По пути Венер ни разу не остановился, и через полтора часа они были на месте. Саша въехал в свою «новую жизнь» в небольшой городок соседней области, с банкой пива в руке, которую купил еще на малой родине, но так и не выпил по дороге.
ПОСЛЕСЛОВИЕ
Альберт Ринатович, как и обещал, помог сыну с деньгами. Венер выкупил расположенный рядом к его автомастерской ангар, оборудовал его под автомойку. В городе появилось еще четыре рабочих места — четыре семьи получили стабильный доход, несколько комфортней стало клиентам автомастерской Венера Альбертовича, налоговая служба приобрела платежеспособную единицу, у детей собственника подросли и, без того не маленькие шансы, вырасти образованными, достойными людьми, стать полезными и нужными членами общества, как их отец и дед.
Альберт Ринатович был доволен собой, его сердце распирало удовлетворение: он, а никто иной, творец счастья своих детей и внуков.
* * *
В пустой, со сломанными замками на входной двери, однокомнатной квартире, небольшого депрессивного городка, на полу, которой валялись пустые бутылки из-под самогона и окурки, — в промозглый, хмурый, октябрьский день, на продавленном диване лежал Саша. Его желтый цвет кожи, вспухший справа живот, взгляд полный тоски, страдания и мучительного одиночества, обращенный в пожелтевший, прокуренный потолок, сухо и обреченно говорили: «не вышло, не получилось узнать, что такое счастье!»…Жить Саше оставалось несколько дней.
ЭПИЛОГ
«И так же вот несчастного сына твоего не пощадят, скажут ему правду в лицо, как я тебе говорю. Чего ради жил? Что сделал доброго? И сын твой, как и ты теперь, не ответит…»
Максим Горький «Мещане».
Простая история
«Мир пробудился от тяжелого сна,
и вот, наступила еще бо́льшая весна».
Женю не то, что бы избивали, над ним издевались; оскорбляли, унижали в сочетании с ударами кулаками, пощечинами и пинками то в голову, то в туловище, то по ногам, — то сильно, так что у парня плыло в глазах, то не очень, отмечался каждый из пяти участников расправы. Это больше напоминало желание выплеснуть из себя накопившуюся злобу, подогреваемую друг другом и не понятно откуда взявшемся садистским азартом.

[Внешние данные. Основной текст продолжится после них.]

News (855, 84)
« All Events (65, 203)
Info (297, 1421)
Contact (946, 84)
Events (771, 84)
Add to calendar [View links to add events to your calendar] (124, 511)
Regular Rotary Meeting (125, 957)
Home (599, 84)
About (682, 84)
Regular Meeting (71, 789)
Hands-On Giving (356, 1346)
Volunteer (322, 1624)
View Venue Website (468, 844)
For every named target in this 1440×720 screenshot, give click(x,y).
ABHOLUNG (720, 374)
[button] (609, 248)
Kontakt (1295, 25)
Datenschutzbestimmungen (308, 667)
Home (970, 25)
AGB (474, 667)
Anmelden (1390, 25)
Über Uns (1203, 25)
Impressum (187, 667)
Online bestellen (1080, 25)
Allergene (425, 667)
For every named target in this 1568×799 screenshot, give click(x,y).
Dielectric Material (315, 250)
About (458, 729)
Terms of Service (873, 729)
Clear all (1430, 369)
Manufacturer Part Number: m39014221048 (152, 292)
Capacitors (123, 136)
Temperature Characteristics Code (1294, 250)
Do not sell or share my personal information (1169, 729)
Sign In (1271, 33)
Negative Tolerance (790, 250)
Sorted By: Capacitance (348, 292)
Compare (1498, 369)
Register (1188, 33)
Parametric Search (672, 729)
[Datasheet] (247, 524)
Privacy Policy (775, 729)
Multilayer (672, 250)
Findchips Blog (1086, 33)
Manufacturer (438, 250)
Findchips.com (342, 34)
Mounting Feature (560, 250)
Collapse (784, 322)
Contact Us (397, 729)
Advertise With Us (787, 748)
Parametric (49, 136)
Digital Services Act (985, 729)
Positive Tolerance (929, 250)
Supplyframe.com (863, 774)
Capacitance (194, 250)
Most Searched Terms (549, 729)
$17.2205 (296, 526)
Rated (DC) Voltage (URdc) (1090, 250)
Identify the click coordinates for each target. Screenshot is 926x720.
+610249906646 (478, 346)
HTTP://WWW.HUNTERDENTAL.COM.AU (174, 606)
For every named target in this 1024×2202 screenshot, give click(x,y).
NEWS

Поводом для этого безумия стал пионерским галстук, который Женя не стал снимать и выходить из пионерской организации школы, как это сделали большинство ребят и девчонок из его класса и параллели. Его поступок был несколько странным, Женя не был ни активистом, ни общественником, ни безгрешным пионером. Он просто для себя решил: «Я носил его пять лет, я в комсомол не собираюсь, а за два месяца до окончания школы снимать его, только лишь потому что, вдруг это стало, чуть ли не обязательным, нет смысла, не хочу». Женя никогда не был тихоней, но внезапно околдовавшая всех мода на развязанность, хамство, уголовный сленг и принципы, как среди ребят, так и девчонок, его не впечатляла и не завораживала.
Деградация, въедавшаяся словно ржавчина, в фундамент человеческих и товарищеских отношений своей соблазнительностью внутренней расслабленности и раскрепощенности, не щадила никого: сигареты, мат, интересы на уровне инстинктов, возведенные на пьедестал для поклонения, и песни про Олю, которая не слышала про СПИД под идиотский смех слушающих, — была ему страшна и противна.
Он не совсем понимал с чего ради, вдруг, в одночасье стал нормой запах табака в классных кабинетах после перемен. Учителя, первое время справедливо протестующие, в итоге вынуждены были смириться с этим. Растерянные преподаватели молчали уже даже тогда, когда опаздывающие на урок ребята тянули за собой шлейф табачного запаха по всему классу, пробираясь к последним партам. У Жени не укладывалось в голове почему о идеалах мужской твердости и порядочности стали поучать фиксатые с изрисованными телами дяди, а их мнение за последние несколько лет стало считаться истинным, — не мнение деда ветерана, не мнение отца семейства, мастерящего по весне скворечники, а именно их мнение. Он не понимал почему он трусил и молчал, когда под радостный хохот всего класса, на растерянную пожилую учительницу среди урока напирал со зверским лицом и огнетушителем в руках ворвавшийся в класс их одноклассник? Ему было противно слышать истории, как старшие дворовые хулиганы подстерегали интеллигентных мужчин учителей, так и не научившихся драться, и унижали их все под тот же мерзкий хохот окружающей шпаны, среди которой были и ученики этого самого учителя.
* * *
«Ты чё, Женек, чертом стал? Сними эту тряпку», — дыша в лицо перегаром, смешанным с запахом табака, сквозь желтые щербатые зубы, прошипел парень, учившийся на год младше, брезгливо держась двумя пальцами, за один из свисавших кончиков красного галстука. Тот парень, который всего два года назад в своем классе был избран председателем Совета отряда, тот, кто, в числе других активистов школьной дружины, организовывал пионеров всей параллели для почетного караула у Вечного Огня самой главной площади города в День Победы, тот, кто в День Пионерии, когда-то гордо гулял по улицам в красном галстуке, в пилотке и пионерской белой рубашке с короткими рукавами.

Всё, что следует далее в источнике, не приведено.